If your billing department comprises of only two or three staffers, your operations – and cash flow – can be majorly obstructed when even just one employee gets sick, goes on vacation, takes a leave of absence or quits altogether.

If you really want to know what you are getting yourself into, get immediate access to a dedicated team of billers and coders, where you can be assured accurate, smart and seamless billing service. Once you entrust your pharmacy billing process to an outsourcing medical billing firm, they will take care of the entire revenue cycle spanning across the following area:

  • Pre-admission procedures
  • Data entry of patient information during admission
  • Coding of data
  • Billing statements generation
  • Accounts receivables management
  • Interactions with insurance companies including claims follow up, approvals and denials
  • Hospital billing collection services
  • Collections reporting

Moreover, the team constantly works on updating the knowledge about the new regulations and developments in the pharmacy and healthcare industry.

What are your benefits by outsourcing pharmacy billing?

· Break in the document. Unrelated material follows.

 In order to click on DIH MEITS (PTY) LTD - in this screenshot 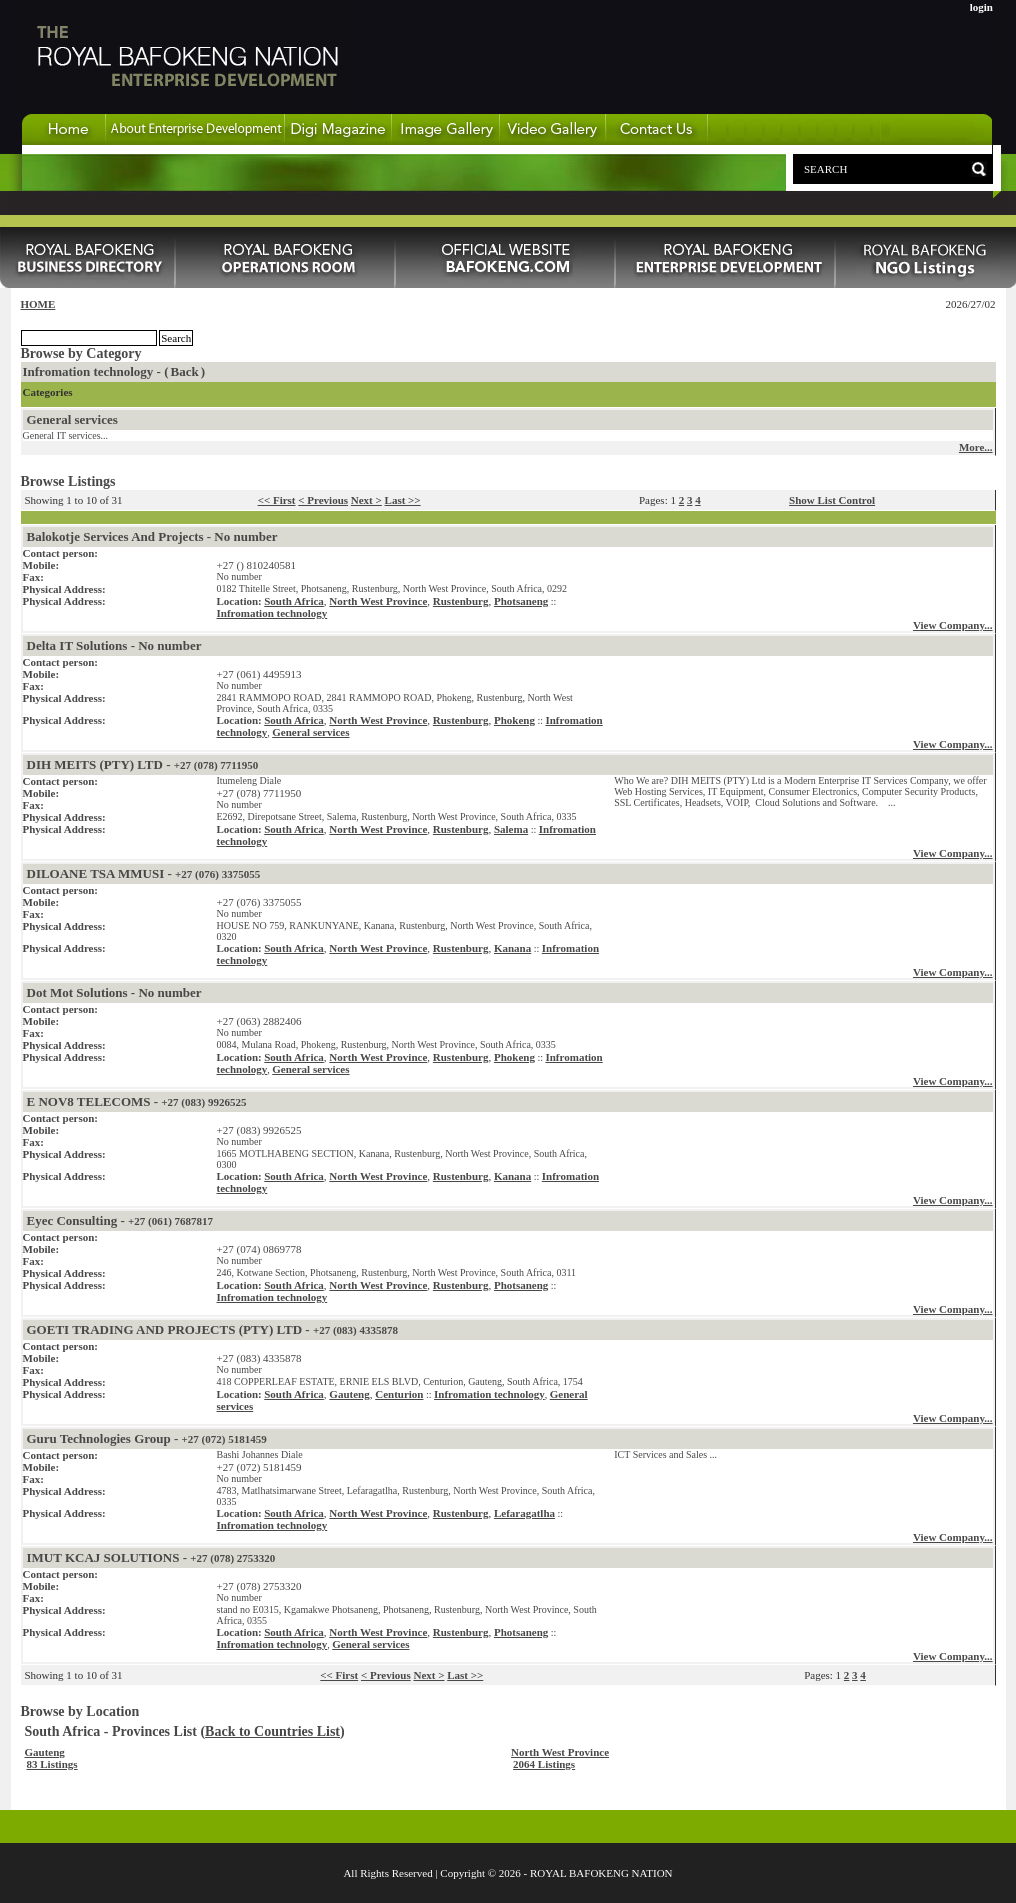, I will do `click(143, 764)`.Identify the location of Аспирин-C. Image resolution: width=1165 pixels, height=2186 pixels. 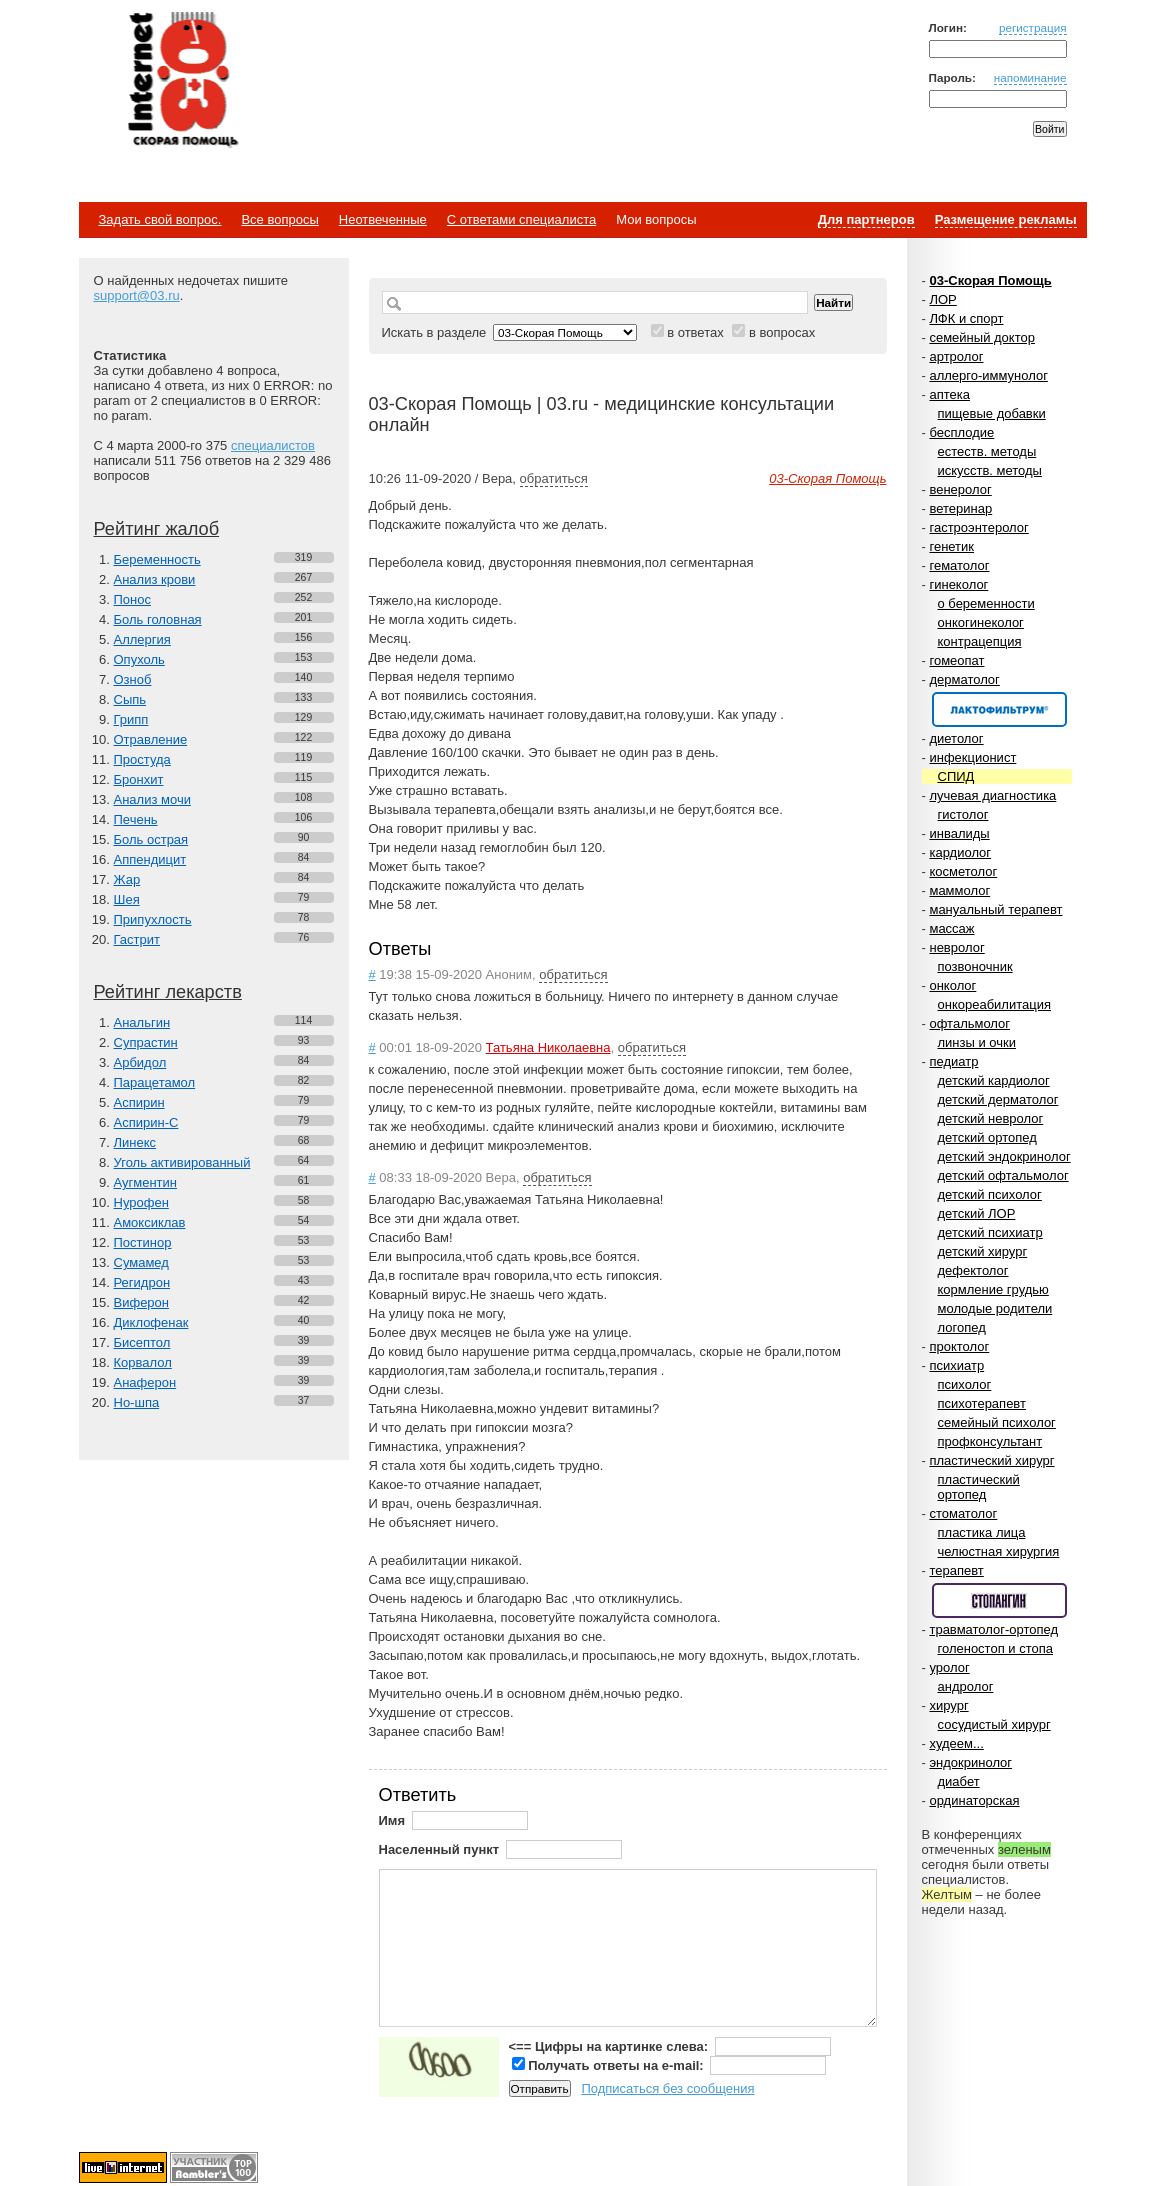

Apart from releasing your distress from the managerial and infrastructural hassles of maintaining an in-house pharmacy billing division, outsourcing can guarantee:

  • Timely billing of accounts
  • Real-time generation of billing status reports
  • Structured processes and quality control measures to ensure error-free billing
  • Increased collection ratio with a faster collection of accounts receivables (AR)
  • Increased reimbursements by over 20%
  • 60% savings on your operating costs

That is not all; they can take away the entire administrative burden off your shoulders so that you can forget tedious stuff and concentrate on serving your patients better.

The post Pharmacy Billing – In house V/s Outsourcing appeared first on Pharmacy billing and coding blogs.